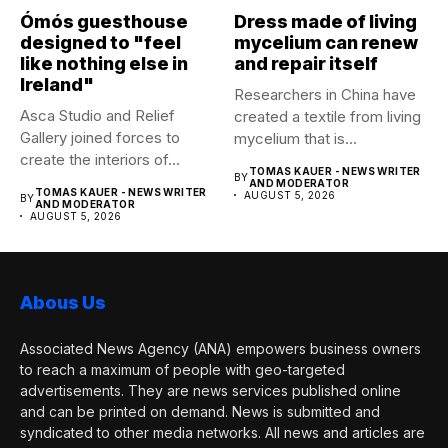
Ómós guesthouse
Dress made of living
designed to "feel
mycelium can renew
like nothing else in
and repair itself
Ireland"
Researchers in China have
Asca Studio and Relief
created a textile from living
Gallery joined forces to
mycelium that is...
create the interiors of...
TOMAS KAUER - NEWS WRITER
BY
AND MODERATOR
TOMAS KAUER - NEWS WRITER
AUGUST 5, 2026
BY
AND MODERATOR
AUGUST 5, 2026
Abous Us
Associated News Agency (ANA) empowers business owners
to reach a maximum of people with geo-targeted
advertisements. They are news services published online
and can be printed on demand. News is submitted and
syndicated to other media networks. All news and articles are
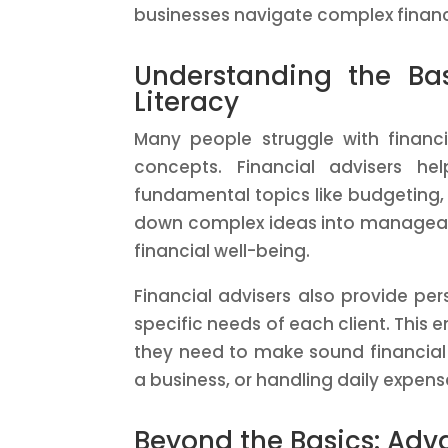
businesses navigate complex financ
Understanding the Ba
Literacy
Many people struggle with financi
concepts. Financial advisers he
fundamental topics like budgeting,
down complex ideas into manageable
financial well-being.
Financial advisers also provide per
specific needs of each client. This 
they need to make sound financial 
a business, or handling daily expens
Beyond the Basics: Adv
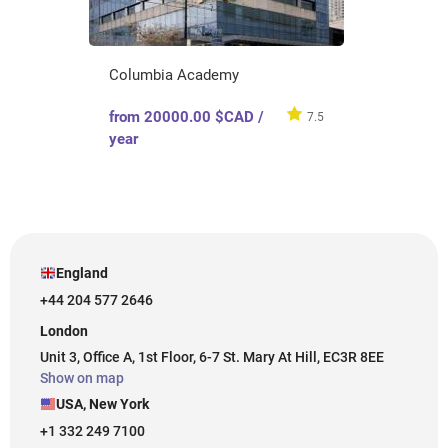
Columbia Academy
from 20000.00 $CAD /
7.5
year
England
+44 204 577 2646
London
Unit 3, Office A, 1st Floor, 6-7 St. Mary At Hill, EC3R 8EE
Show on map
USA, New York
+1 332 249 7100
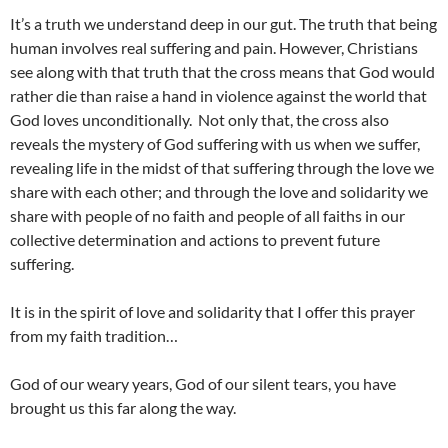
It’s a truth we understand deep in our gut. The truth that being
human involves real suffering and pain. However, Christians
see along with that truth that the cross means that God would
rather die than raise a hand in violence against the world that
God loves unconditionally. Not only that, the cross also
reveals the mystery of God suffering with us when we suffer,
revealing life in the midst of that suffering through the love we
share with each other; and through the love and solidarity we
share with people of no faith and people of all faiths in our
collective determination and actions to prevent future
suffering.
It is in the spirit of love and solidarity that I offer this prayer
from my faith tradition…
God of our weary years, God of our silent tears, you have
brought us this far along the way.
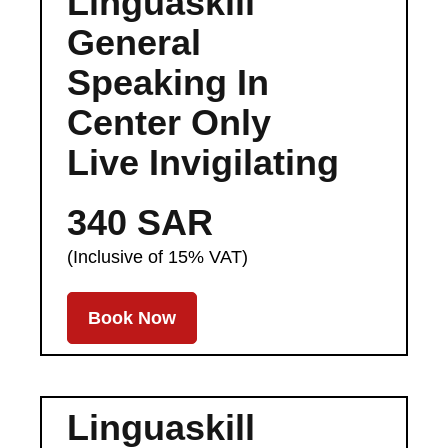
Linguaskill
General
Speaking In
Center Only
Live Invigilating
340 SAR
(Inclusive of 15% VAT)
Book Now
Linguaskill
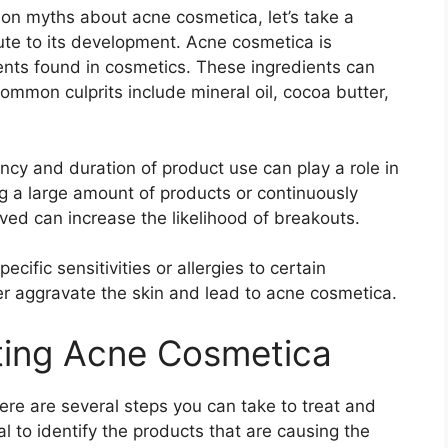
 myths about acne cosmetica, let’s take a
bute to its development.​ Acne cosmetica is
nts found in cosmetics.​ These ingredients can
ommon culprits include mineral oil, cocoa butter,
uency and duration of product use can play a role in
g a large amount of products or continuously
ed can increase the likelihood of breakouts.​
cific sensitivities or allergies to certain
er aggravate the skin and lead to acne cosmetica.​
ting Acne Cosmetica
ere are several steps you can take to treat and
cial to identify the products that are causing the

-=-=-=-=-

Task instructions >>
What is needed is a verbatim copy of the material, minus its pictures.

Solved exercise >>
Ómós guesthouse
Dress made of living
designed to "feel
mycelium can renew
like nothing else in
and repair itself
Ireland"
Researchers in China have
Asca Studio and Relief
created a textile from living
Gallery joined forces to
mycelium that is...
create the interiors of...
TOMAS KAUER - NEWS WRITER
BY
AND MODERATOR
TOMAS KAUER - NEWS WRITER
AUGUST 5, 2026
BY
AND MODERATOR
AUGUST 5, 2026
Abous Us
Associated News Agency (ANA) empowers business owners
to reach a maximum of people with geo-targeted
advertisements. They are news services published online
and can be printed on demand. News is submitted and
syndicated to other media networks. All news and articles are
businesses navigate complex financ
Understanding the Ba
Literacy
Many people struggle with financi
concepts. Financial advisers he
fundamental topics like budgeting,
down complex ideas into manageable
financial well-being.
Financial advisers also provide per
specific needs of each client. This 
they need to make sound financial 
a business, or handling daily expens
Beyond the Basics: Adv
Columbia Academy
from 20000.00 $CAD /
7.5
year
England
+44 204 577 2646
London
Unit 3, Office A, 1st Floor, 6-7 St. Mary At Hill, EC3R 8EE
Show on map
USA, New York
+1 332 249 7100
It’s a truth we understand deep in our gut. The truth that being
human involves real suffering and pain. However, Christians
see along with that truth that the cross means that God would
rather die than raise a hand in violence against the world that
God loves unconditionally. Not only that, the cross also
reveals the mystery of God suffering with us when we suffer,
revealing life in the midst of that suffering through the love we
share with each other; and through the love and solidarity we
share with people of no faith and people of all faiths in our
collective determination and actions to prevent future
suffering.
It is in the spirit of love and solidarity that I offer this prayer
from my faith tradition…
God of our weary years, God of our silent tears, you have
brought us this far along the way.
Linguaskill
General
Speaking In
Center Only
Live Invigilating
340 SAR
(Inclusive of 15% VAT)
Book Now
Linguaskill
 myths about acne cosmetica, let’s take a
bute to its development.​ Acne cosmetica is
nts found in cosmetics.​ These ingredients can
ommon culprits include mineral oil, cocoa butter,
uency and duration of product use can play a role in
g a large amount of products or continuously
ed can increase the likelihood of breakouts.​
cific sensitivities or allergies to certain
er aggravate the skin and lead to acne cosmetica.​
ting Acne Cosmetica
ere are several steps you can take to treat and
cial to identify the products that are causing the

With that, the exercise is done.